Saved entries
------------------------------
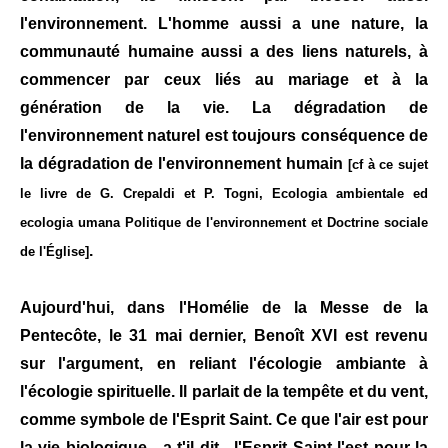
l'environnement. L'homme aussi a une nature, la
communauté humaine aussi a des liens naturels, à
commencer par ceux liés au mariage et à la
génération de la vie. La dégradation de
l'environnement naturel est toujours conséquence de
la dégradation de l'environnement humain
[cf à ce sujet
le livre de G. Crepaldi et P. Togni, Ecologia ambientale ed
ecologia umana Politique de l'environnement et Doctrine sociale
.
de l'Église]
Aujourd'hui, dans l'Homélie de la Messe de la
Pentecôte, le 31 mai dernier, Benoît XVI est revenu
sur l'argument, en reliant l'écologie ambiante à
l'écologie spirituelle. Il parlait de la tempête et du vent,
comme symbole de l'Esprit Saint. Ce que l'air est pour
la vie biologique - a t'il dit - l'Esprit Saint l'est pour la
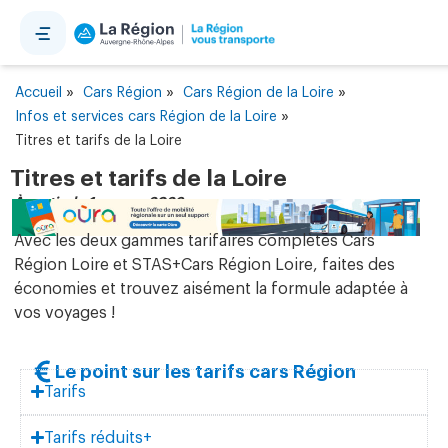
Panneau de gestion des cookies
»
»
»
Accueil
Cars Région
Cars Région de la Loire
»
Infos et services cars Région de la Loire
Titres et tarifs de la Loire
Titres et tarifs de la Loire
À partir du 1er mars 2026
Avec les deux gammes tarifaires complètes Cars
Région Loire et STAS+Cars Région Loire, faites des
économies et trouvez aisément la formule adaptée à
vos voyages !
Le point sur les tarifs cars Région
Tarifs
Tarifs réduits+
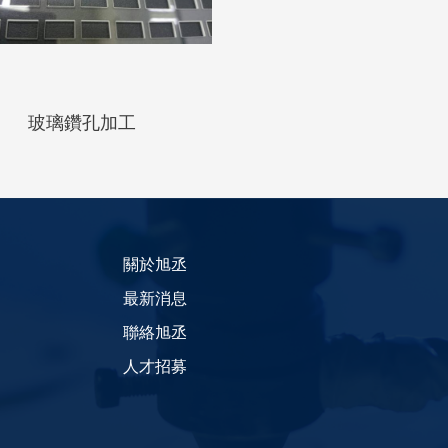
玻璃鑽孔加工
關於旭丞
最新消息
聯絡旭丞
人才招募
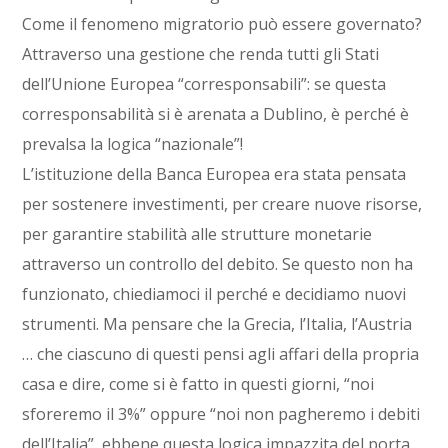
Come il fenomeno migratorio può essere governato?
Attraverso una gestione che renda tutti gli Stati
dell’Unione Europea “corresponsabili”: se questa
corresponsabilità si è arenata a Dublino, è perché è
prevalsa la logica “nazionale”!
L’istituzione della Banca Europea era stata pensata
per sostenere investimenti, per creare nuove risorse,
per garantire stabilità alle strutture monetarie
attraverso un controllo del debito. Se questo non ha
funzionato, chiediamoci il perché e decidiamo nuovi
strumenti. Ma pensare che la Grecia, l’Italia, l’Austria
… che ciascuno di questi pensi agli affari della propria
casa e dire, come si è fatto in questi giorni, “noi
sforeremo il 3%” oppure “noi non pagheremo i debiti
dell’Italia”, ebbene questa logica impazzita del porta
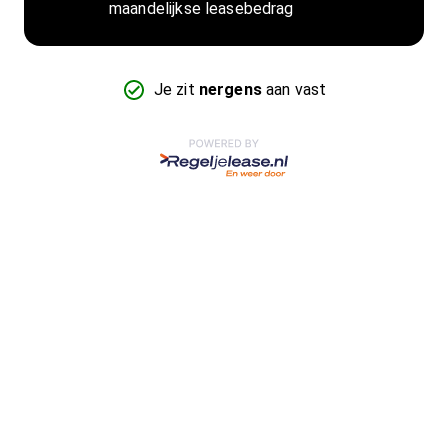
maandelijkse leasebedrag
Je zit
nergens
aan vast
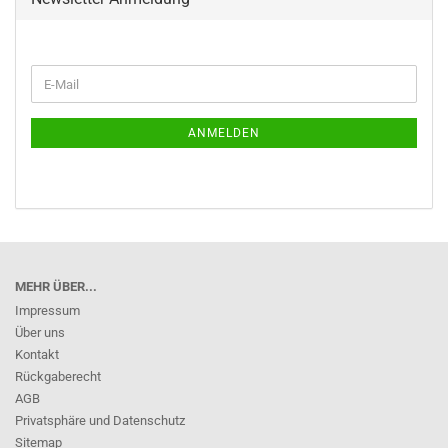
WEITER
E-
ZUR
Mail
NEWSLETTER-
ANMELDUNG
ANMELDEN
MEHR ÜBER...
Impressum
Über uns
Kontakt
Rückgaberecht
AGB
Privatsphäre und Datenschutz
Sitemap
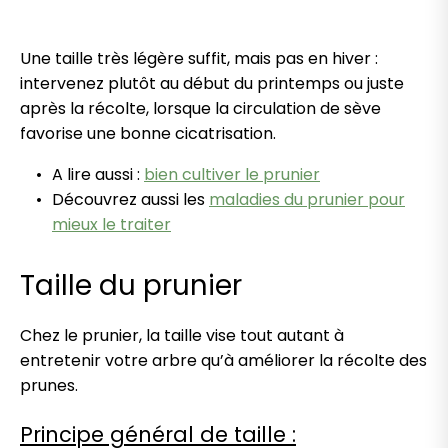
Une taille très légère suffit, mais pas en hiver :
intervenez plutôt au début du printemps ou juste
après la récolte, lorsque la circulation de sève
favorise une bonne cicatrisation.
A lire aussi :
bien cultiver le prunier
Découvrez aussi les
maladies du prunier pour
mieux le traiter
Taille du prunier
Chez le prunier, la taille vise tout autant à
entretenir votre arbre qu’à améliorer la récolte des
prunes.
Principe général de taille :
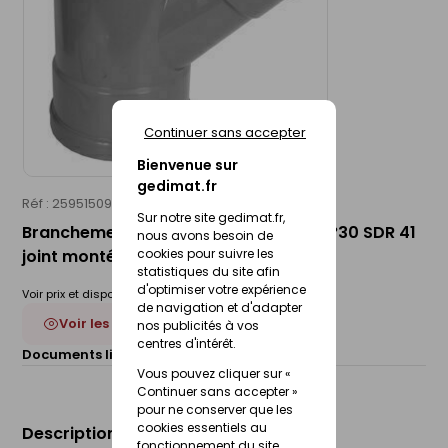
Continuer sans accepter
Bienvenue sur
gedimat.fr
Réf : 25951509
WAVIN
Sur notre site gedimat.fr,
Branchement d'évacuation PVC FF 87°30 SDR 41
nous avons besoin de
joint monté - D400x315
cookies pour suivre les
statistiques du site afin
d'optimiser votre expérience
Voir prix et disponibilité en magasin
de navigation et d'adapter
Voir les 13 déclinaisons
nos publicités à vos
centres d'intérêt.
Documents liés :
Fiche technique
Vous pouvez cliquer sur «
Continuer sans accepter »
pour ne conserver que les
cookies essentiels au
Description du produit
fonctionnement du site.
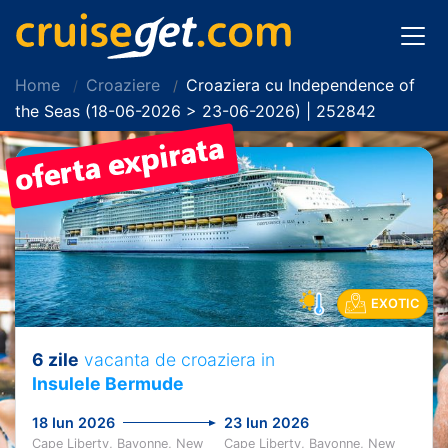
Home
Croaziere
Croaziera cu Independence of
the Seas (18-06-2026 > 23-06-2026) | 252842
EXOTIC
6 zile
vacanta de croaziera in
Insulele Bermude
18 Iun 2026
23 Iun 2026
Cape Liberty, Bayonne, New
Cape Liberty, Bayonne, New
------------------------------
▶ _Aim of the exercise_
Count the lines above in which the string "votre" occurs, and write the number with no other text.

▶ _Answer box_
2